Data Engineering7 min read18 April 2026

Data Normalization for CRM Contacts: Fixing the Mess Before It Gets Worse

A practical guide to normalizing contact data in your CRM — phone numbers, names, emails, addresses — and the tools that make it automatic.

H

Haroon Mohamed

AI Automation & Lead Generation

Why data normalization matters

Contact data in CRMs gets inconsistent fast. Different forms, different reps, different lead sources, different imports — each creates its own formatting conventions.

The damage:

  • Duplicates that don't look like duplicates (+1 555 123 4567 vs. 555-123-4567)
  • Broken SMS sends (phone numbers in wrong format for Twilio)
  • Failed email campaigns (uppercase emails rejected by some ESPs)
  • Unusable reports (50 variations of "New York" making analysis impossible)

Normalization fixes all of this. Here's how.
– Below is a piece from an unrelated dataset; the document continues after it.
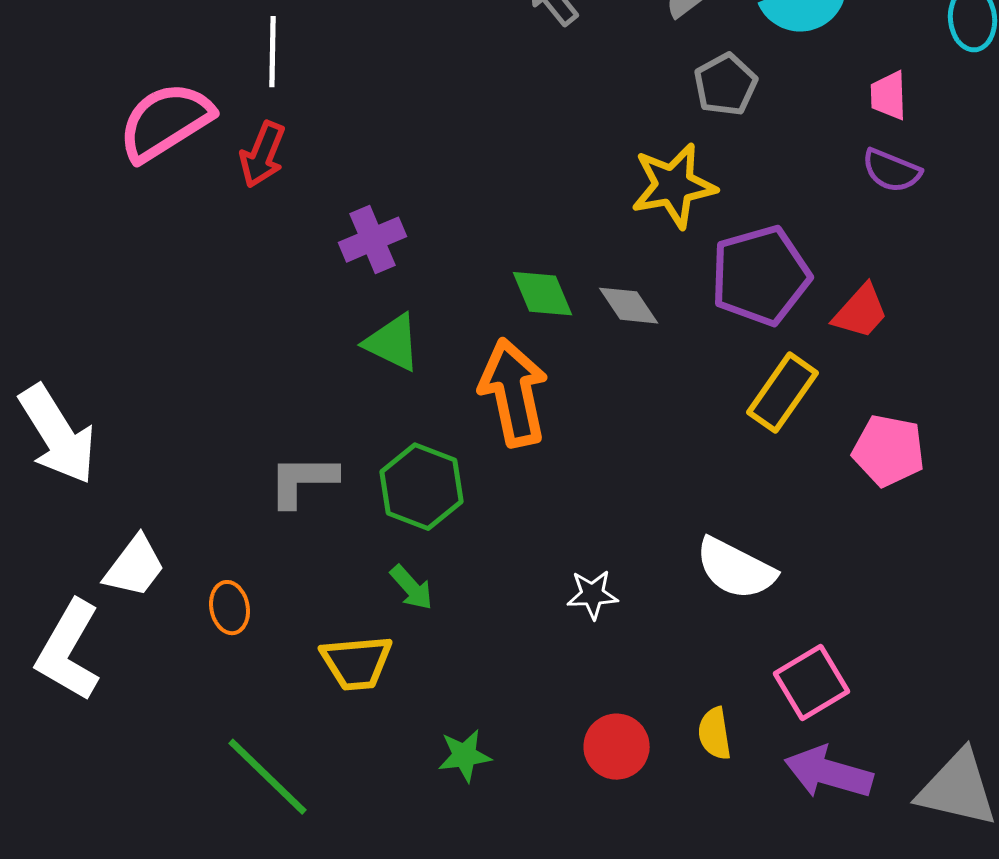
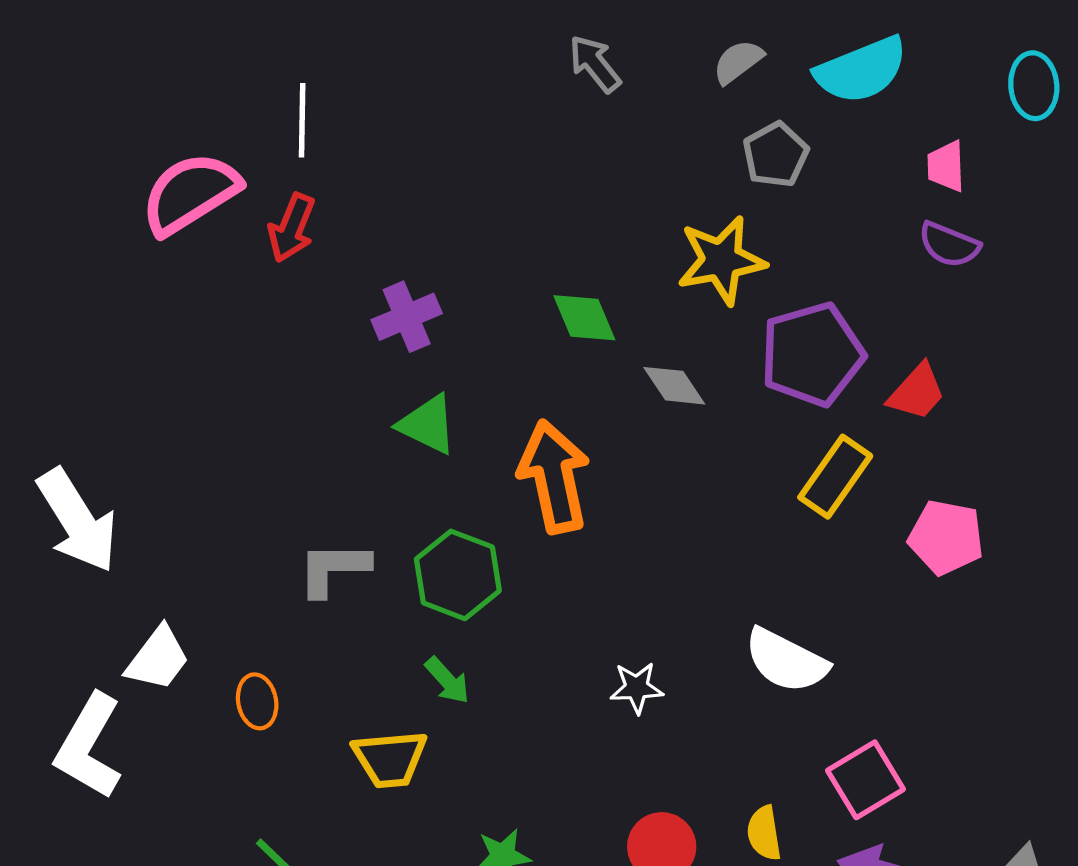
green diamond: (543, 294) -> (584, 318), moved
Phone number normalization

The gold standard: E.164 format (+1XXXXXXXXXX for US, +44XXXXXXXXXX for UK, etc.)

Why E.164: it's the international standard, required by Twilio, supported by every modern telephony system.

Common incoming formats:

  • (555) 123-4567
  • 555-123-4567
  • 555.123.4567
  • 5551234567
  • 1-555-123-4567
  • +1 555 123 4567

All should normalize to +15551234567.

Implementation options

GoHighLevel: Native phone format is E.164. Use the "Phone" field type, not a generic text field. Validate on form submission.

Make.com:

{{replace(replace(replace(replace(phone; "("; ""); ")"; ""); "-"; ""); " "; "")}}

Then prepend country code if missing.

n8n (Code node, JavaScript):

const digitsOnly = phone.replace(/\D/g, '');
const withCountryCode = digitsOnly.length === 10 ? '+1' + digitsOnly : '+' + digitsOnly;

Libraries: For heavy-duty normalization, use libphonenumber-js (validates and formats based on country).


Name normalization

Common problems:

  • All uppercase ("JOHN SMITH")
  • All lowercase ("john smith")
  • Extra spaces ("John Smith")
  • Leading/trailing spaces (" John Smith ")
  • Unicode weirdness ("Müller" → "M?ller" if encoding fails)

Target format: Title Case, trimmed, single spaces.

Implementation

Make.com:

{{capitalize(lower(trim(firstName)))}}

(Capitalize only capitalizes the first letter. For full title case, use a custom function.)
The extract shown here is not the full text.